Maven 2.1.x design suggestions

This might be out of place for a wiki document discussing needed features but after diving into maven-artifact 2.0.x for not only searching to see if the features could be done using the current APIs and tracing through the code to fix various resolution issues, maven-artifact seems designed as an extension of artifact handling for Maven 1 plus the addition of a transitive dependency mechanism. I would suggest a fresh look at the dependency handling, given the added features.

As an example, the Artifact object actually means two different things, a dependency and a resolved dependency. Likewise, the ArtifactResolver actually means both dependency resolution, and JAR downloading resolution. I would suggest that Artifact handling be refactored into both a maven-artifact-dependency package and maven-artifact. A dependency can be resolved into multiple artifacts, and in fact a dependency chain has a number of different successful 'walks'. Separating this from artifact resolution (which is obtaining the JAR) would help not only client tools, but also make it clearer for integrating new features, and debugging.

  • No labels

1 Comment

  1. virtual dependencies: these have been in the maven 2.1 design plans since about last august and proposed as a feature since about 2003. We should get around to it "real soon now" (smile) More specific implementation details are welcome. I don't imagine they are going to be too complicated.

    environmental context: in some ways, I'd figured that'd be covered by spec dependencies + the provided scope. I'm not entirely sure how you are anticipating these are used (at build time, when the provided scope is in play, or at runtime in some plugin/artifact client to detect the existence of libraries and filter them out of dependencies)

    pinning deps: there's some discussion if depMgmt should be utilised for this.

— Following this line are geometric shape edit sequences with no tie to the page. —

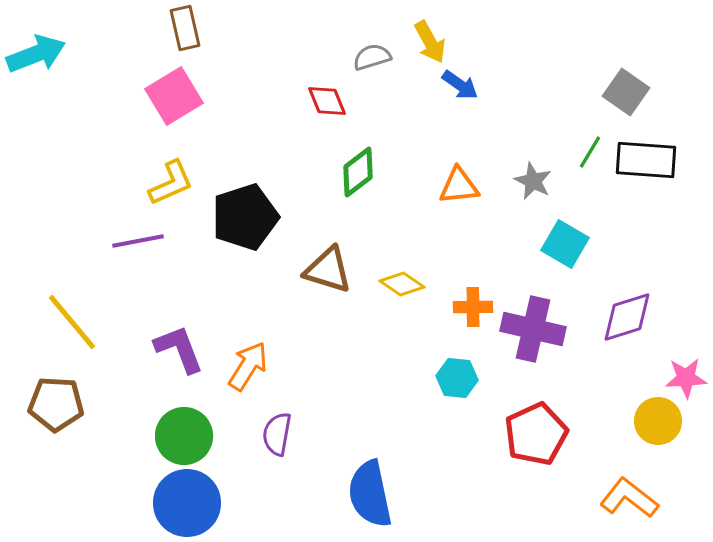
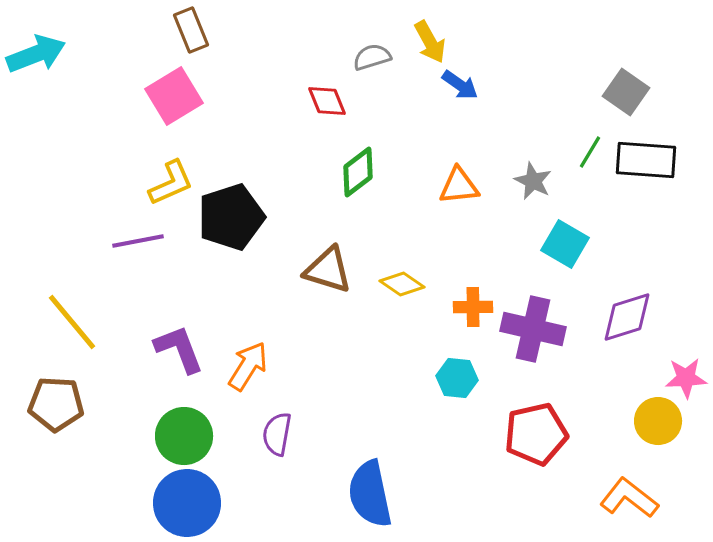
brown rectangle: moved 6 px right, 2 px down; rotated 9 degrees counterclockwise
black pentagon: moved 14 px left
red pentagon: rotated 12 degrees clockwise
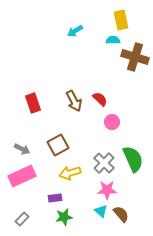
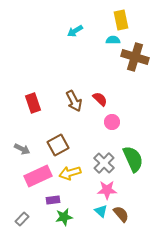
pink rectangle: moved 16 px right
purple rectangle: moved 2 px left, 2 px down
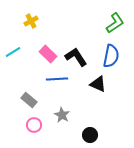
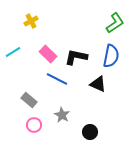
black L-shape: rotated 45 degrees counterclockwise
blue line: rotated 30 degrees clockwise
black circle: moved 3 px up
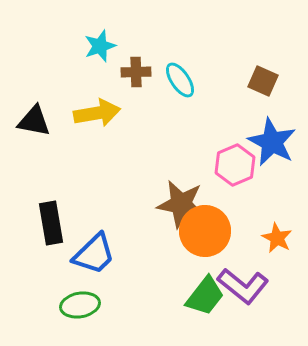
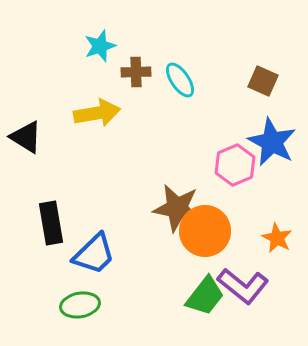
black triangle: moved 8 px left, 16 px down; rotated 21 degrees clockwise
brown star: moved 4 px left, 4 px down
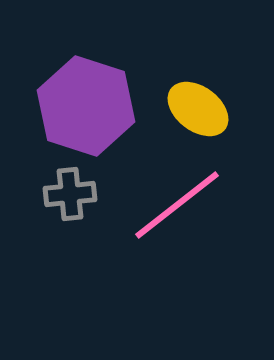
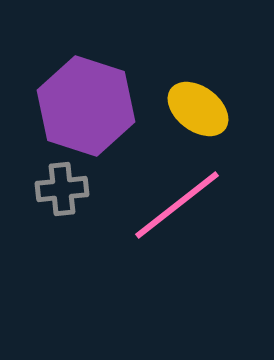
gray cross: moved 8 px left, 5 px up
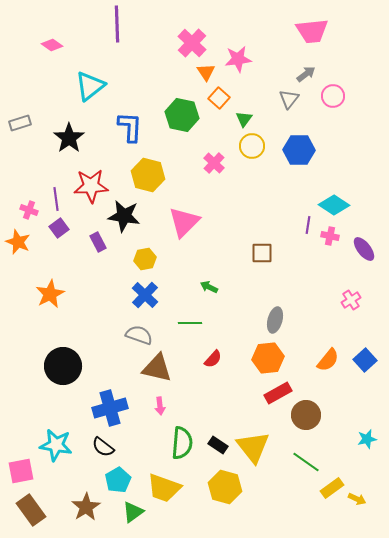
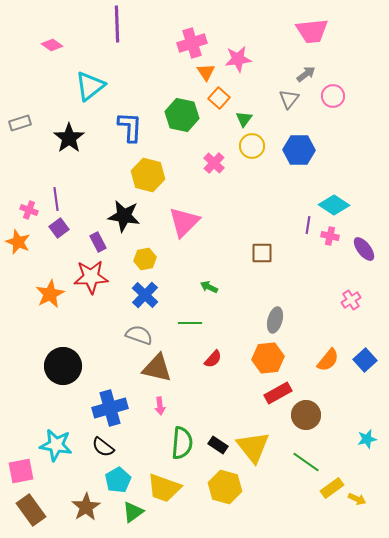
pink cross at (192, 43): rotated 28 degrees clockwise
red star at (91, 186): moved 91 px down
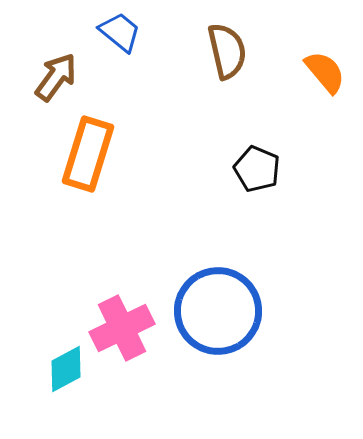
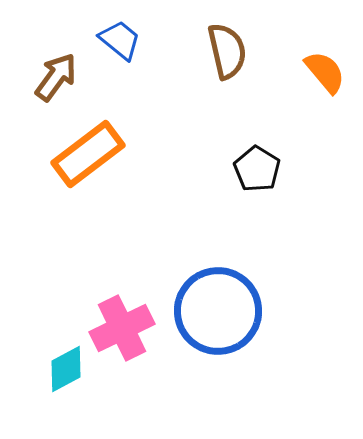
blue trapezoid: moved 8 px down
orange rectangle: rotated 36 degrees clockwise
black pentagon: rotated 9 degrees clockwise
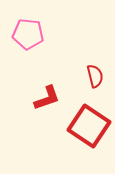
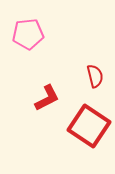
pink pentagon: rotated 12 degrees counterclockwise
red L-shape: rotated 8 degrees counterclockwise
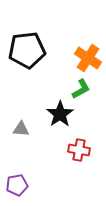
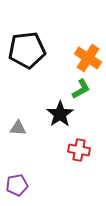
gray triangle: moved 3 px left, 1 px up
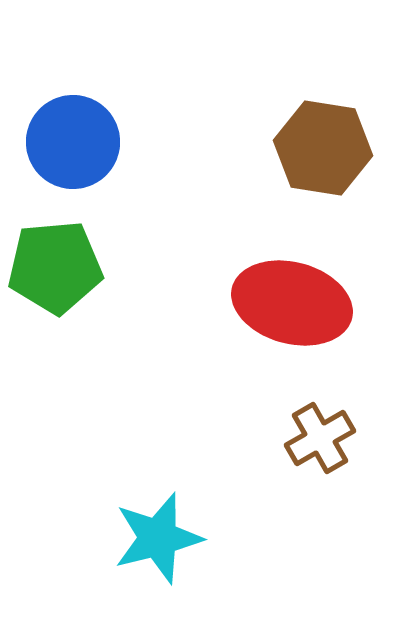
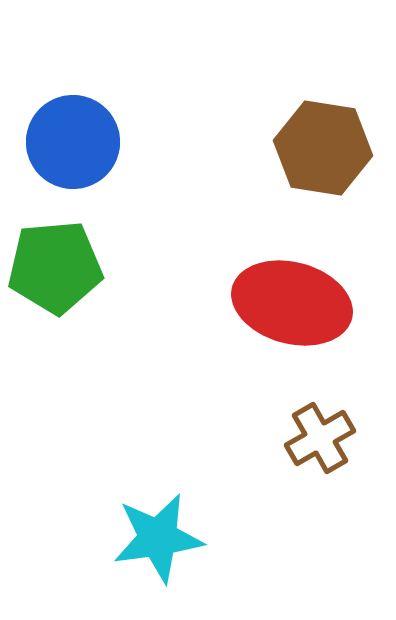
cyan star: rotated 6 degrees clockwise
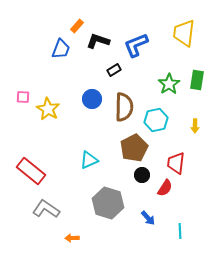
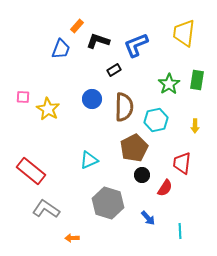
red trapezoid: moved 6 px right
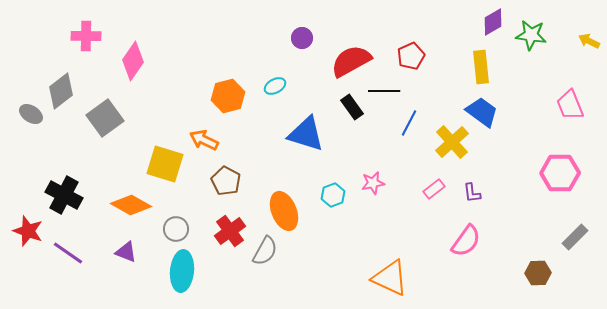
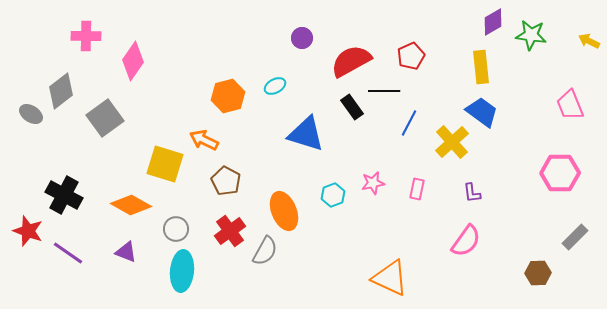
pink rectangle at (434, 189): moved 17 px left; rotated 40 degrees counterclockwise
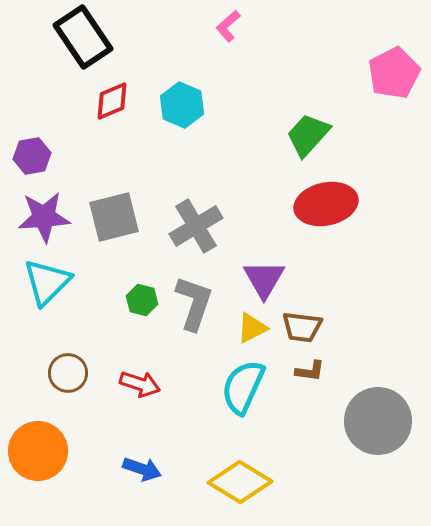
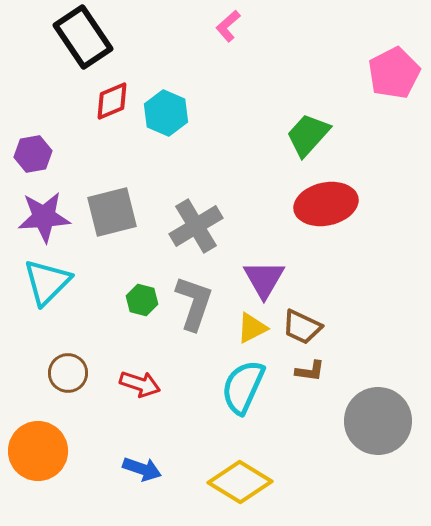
cyan hexagon: moved 16 px left, 8 px down
purple hexagon: moved 1 px right, 2 px up
gray square: moved 2 px left, 5 px up
brown trapezoid: rotated 18 degrees clockwise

Currently, including a dependency in the current POM that is building the final application can be used to set the version globally as nearest wins. Restricting it to a single version also works.

    filtering:
    required java version is definitely required, and can be used to populate plugin configuration (eg, source, target, etc) at build time.
    license is already there, but introducing known values is needed.
    Signing - depends on if you mean pgp signing or jar signing. Probably better to inspect the JAR or detached sig from the local repo rather than affect the resolution mechanism.
    vendor = groupID or organization, already in the pom
    tags/release - afraid I don't quite get this. Isn't this a new artifact that provides the other one? this is very similar to spec dependencies.
    debug/obfusc - traditionally the classifier. We are looking at adding platform/architecture explicitly, but for these I think the classifier sufficies. I'm not sure whether adding queryable metadata on this will be helpful since only the ones actually produced will be present anyway.

    blacklisted - there is already global excludes in jira, this would be global excludes with a version. BTW, blacklisting of a repository is an internal mechanism to stop using something that is not working, it is not a persistent part of the build.

    human license ack is already in jira. This is pretty dangerous in a build, so it would need to be backed by sufficient batchmode configurability.

    exposing dr: this can sort of be done by passing a listener in and re-resolving the artifact, but the api could be improved.

    the problems with maven-artifact's design are fairly well known, and is probably the oldest code in m2. Redesigning was considered, but not deemed important. The same consideration should keep being given through future releases, though binary compatibility is very important now for plugins to continue operating as expected.

    I'd suggest creating jira issues for the things not already in there and putting them in this doc for tracking.